*** DATA PROVIDED Section Begins ***

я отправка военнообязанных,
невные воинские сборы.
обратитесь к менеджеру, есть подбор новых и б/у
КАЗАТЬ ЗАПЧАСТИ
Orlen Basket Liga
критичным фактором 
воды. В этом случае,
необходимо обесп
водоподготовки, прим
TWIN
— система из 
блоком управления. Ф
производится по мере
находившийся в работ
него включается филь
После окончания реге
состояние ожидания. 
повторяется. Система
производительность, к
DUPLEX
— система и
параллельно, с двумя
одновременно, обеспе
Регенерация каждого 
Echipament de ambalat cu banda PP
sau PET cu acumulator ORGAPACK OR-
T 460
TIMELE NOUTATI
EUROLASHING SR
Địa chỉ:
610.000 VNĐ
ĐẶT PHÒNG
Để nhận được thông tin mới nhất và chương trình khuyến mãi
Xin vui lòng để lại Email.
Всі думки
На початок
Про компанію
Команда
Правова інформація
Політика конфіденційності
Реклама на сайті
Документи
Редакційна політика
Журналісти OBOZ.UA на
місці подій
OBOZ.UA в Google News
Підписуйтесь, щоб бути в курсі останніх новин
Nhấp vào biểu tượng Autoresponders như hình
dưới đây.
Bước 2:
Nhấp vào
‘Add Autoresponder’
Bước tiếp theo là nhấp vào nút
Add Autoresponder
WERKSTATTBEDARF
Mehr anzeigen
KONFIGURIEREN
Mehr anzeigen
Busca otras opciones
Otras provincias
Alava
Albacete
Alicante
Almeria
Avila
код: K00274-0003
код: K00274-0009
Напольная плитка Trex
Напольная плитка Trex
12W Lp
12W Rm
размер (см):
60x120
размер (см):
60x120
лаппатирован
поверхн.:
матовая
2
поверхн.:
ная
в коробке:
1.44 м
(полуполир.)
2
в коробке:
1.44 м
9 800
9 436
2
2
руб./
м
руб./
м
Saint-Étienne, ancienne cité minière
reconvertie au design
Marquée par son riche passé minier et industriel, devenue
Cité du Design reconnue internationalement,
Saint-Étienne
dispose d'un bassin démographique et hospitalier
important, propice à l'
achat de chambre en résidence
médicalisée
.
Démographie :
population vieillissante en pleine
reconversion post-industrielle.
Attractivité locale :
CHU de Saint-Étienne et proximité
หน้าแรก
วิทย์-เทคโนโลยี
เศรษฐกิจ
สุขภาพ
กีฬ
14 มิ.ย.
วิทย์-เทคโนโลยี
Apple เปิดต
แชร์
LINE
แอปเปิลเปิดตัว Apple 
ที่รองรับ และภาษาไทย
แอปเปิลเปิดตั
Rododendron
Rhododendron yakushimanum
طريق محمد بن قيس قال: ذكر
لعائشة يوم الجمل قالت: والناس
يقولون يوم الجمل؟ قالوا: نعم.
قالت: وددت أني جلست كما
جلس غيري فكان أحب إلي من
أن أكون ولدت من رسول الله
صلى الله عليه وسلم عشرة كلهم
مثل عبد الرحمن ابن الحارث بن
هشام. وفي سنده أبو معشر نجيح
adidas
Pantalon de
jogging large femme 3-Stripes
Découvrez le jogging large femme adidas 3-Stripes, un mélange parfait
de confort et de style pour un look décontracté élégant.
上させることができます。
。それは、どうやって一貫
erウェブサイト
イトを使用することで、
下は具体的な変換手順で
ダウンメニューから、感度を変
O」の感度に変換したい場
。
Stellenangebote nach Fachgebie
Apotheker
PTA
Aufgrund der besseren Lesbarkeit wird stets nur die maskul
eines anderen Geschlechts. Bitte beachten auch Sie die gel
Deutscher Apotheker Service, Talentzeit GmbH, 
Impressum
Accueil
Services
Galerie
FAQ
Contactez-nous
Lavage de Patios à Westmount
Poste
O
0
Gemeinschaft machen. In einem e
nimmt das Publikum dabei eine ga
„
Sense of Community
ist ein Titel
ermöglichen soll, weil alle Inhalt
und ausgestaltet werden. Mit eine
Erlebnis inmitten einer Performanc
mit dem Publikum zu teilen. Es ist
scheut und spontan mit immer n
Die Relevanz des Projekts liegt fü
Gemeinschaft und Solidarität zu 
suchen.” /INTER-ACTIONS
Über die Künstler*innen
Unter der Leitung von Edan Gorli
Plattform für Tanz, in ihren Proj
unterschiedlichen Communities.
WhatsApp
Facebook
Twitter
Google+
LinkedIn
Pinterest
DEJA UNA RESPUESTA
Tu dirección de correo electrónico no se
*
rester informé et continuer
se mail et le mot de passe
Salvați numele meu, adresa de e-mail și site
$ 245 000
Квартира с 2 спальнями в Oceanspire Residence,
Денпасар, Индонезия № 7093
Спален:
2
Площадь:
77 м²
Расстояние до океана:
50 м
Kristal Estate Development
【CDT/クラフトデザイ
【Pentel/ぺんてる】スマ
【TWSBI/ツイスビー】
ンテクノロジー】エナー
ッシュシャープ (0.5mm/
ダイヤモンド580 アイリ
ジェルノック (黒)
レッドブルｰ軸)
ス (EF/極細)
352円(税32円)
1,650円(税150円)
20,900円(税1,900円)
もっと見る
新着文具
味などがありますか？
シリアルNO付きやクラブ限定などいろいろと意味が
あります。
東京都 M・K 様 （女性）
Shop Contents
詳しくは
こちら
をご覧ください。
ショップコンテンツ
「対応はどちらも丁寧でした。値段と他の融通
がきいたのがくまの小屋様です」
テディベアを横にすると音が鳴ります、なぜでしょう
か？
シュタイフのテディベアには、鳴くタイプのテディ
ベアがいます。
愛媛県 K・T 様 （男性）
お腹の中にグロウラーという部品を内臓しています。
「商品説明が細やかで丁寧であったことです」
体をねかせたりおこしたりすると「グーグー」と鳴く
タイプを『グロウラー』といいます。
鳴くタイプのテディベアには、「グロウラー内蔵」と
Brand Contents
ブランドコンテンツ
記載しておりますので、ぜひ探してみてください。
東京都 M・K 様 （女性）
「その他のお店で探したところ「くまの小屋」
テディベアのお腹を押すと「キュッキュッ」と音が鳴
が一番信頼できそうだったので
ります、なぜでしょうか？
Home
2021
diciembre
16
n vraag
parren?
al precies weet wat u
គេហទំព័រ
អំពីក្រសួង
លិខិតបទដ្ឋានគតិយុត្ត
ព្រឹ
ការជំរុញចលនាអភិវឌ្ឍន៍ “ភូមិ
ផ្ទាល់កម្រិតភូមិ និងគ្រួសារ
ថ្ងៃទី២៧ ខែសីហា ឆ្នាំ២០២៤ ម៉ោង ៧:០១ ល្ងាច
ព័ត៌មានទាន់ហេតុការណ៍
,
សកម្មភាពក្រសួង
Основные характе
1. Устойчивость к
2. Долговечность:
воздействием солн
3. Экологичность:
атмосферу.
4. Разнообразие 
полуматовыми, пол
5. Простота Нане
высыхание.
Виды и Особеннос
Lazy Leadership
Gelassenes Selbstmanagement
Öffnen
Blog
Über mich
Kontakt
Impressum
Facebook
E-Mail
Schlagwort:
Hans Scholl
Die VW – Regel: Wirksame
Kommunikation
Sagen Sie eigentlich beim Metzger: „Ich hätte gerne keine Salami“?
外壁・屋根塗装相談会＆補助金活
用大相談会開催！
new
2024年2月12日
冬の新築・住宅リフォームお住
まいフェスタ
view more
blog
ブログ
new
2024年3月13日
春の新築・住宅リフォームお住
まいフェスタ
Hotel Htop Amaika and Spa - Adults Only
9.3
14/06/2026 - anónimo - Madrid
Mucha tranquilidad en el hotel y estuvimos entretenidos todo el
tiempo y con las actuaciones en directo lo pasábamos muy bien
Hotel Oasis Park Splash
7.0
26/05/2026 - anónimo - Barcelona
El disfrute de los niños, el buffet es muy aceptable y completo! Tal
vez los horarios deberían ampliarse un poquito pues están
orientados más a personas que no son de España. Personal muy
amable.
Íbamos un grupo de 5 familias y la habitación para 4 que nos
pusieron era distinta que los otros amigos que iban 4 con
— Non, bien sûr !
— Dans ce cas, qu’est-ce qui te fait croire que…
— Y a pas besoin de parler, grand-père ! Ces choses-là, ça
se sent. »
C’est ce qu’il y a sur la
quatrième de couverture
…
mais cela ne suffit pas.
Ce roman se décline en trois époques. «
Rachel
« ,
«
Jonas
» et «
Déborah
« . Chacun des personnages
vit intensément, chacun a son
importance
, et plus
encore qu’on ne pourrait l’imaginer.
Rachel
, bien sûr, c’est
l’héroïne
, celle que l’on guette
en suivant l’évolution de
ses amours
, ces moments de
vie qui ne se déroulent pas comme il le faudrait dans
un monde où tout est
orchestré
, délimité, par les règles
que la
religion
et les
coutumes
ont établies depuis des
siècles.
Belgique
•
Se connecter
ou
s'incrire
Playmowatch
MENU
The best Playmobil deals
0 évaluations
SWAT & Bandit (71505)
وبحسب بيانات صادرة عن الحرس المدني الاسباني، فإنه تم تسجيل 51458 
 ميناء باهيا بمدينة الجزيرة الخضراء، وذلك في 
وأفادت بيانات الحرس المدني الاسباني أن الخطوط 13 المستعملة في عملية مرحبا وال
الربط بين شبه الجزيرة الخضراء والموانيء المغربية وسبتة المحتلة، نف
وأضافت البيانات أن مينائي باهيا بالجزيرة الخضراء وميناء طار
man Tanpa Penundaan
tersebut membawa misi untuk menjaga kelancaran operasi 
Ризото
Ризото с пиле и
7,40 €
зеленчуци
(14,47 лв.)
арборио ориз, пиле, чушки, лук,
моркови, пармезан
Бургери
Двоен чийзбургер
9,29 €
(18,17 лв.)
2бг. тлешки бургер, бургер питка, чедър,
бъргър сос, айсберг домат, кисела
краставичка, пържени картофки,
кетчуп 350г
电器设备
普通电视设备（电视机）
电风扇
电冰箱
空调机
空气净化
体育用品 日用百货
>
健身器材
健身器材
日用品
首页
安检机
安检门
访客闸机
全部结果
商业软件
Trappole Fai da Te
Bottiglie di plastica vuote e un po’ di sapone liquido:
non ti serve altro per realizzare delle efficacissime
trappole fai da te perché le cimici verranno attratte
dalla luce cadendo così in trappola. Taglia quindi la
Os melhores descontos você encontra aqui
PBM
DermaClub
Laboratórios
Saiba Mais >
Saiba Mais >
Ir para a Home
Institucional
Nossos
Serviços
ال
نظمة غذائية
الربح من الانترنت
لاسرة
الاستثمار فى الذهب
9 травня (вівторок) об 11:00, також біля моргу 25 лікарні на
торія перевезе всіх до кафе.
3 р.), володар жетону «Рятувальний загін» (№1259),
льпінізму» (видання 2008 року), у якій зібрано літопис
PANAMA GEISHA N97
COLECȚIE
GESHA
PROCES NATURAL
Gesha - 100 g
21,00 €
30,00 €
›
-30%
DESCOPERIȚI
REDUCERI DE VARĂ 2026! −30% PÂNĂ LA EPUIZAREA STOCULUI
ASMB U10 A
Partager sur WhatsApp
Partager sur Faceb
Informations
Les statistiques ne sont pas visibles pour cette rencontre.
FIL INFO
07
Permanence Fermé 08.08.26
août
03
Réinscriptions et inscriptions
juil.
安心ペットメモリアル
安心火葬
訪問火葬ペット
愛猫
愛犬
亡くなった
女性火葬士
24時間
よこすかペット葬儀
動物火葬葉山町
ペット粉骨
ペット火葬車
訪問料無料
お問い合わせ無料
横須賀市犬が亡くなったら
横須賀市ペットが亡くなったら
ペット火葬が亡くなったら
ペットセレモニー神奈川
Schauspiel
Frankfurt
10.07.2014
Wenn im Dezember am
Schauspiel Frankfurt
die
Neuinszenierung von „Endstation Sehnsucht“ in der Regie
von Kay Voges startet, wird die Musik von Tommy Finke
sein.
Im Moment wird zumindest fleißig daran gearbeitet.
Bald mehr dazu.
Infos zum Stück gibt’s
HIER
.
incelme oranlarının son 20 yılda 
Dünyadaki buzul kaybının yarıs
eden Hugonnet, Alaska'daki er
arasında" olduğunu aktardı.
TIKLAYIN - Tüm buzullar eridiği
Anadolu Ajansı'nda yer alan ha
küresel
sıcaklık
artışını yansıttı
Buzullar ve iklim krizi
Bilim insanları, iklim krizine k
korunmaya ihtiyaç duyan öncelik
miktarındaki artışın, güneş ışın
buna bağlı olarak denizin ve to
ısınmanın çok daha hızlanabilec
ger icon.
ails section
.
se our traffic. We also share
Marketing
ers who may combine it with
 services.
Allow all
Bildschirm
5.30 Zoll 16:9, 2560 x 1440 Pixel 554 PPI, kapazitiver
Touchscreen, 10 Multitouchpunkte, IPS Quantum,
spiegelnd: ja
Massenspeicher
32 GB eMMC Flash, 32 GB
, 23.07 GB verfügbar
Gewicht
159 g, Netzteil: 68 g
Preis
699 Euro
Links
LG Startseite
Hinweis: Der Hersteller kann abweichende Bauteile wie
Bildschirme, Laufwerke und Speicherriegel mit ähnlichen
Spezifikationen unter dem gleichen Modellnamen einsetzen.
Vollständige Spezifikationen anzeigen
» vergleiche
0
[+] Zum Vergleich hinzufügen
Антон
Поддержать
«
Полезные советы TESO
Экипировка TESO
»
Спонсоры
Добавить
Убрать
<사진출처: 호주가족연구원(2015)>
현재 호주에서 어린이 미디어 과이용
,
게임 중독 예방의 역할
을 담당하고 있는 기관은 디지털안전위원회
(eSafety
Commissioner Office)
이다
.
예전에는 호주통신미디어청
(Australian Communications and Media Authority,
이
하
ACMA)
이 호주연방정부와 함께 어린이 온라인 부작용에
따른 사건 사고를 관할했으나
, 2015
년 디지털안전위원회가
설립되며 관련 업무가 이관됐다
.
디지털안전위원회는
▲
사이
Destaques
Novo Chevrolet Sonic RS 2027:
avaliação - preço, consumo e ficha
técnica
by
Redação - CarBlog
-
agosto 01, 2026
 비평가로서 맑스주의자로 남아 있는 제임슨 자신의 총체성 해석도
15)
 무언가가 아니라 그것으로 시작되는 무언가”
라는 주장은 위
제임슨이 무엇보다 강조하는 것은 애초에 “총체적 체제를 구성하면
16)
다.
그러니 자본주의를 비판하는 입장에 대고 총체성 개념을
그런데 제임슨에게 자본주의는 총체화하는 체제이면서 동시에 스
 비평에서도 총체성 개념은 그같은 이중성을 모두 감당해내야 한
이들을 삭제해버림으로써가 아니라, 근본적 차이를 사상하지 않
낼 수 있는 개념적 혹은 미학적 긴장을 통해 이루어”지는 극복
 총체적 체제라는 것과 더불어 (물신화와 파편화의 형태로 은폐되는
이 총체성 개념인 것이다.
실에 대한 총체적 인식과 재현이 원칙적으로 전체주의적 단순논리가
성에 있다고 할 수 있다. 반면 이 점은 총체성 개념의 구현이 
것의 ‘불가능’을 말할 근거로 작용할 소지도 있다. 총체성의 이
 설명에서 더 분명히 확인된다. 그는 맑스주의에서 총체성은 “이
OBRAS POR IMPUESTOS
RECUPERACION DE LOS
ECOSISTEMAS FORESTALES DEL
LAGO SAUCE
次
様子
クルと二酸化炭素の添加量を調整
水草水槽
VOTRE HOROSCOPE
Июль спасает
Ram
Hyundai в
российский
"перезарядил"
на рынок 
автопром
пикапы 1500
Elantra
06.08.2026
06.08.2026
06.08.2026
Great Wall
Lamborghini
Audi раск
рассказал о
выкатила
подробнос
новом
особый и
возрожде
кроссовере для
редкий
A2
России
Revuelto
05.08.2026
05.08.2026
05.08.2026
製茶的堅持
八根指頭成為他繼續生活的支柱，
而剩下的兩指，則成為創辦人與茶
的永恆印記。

*** DATA PROVIDED Section Ends ***

TASK OBJECTIVE
Within the entries above, how many lines include the word "anónimo"? Respond with the number only.

EXERCISE RESULT
2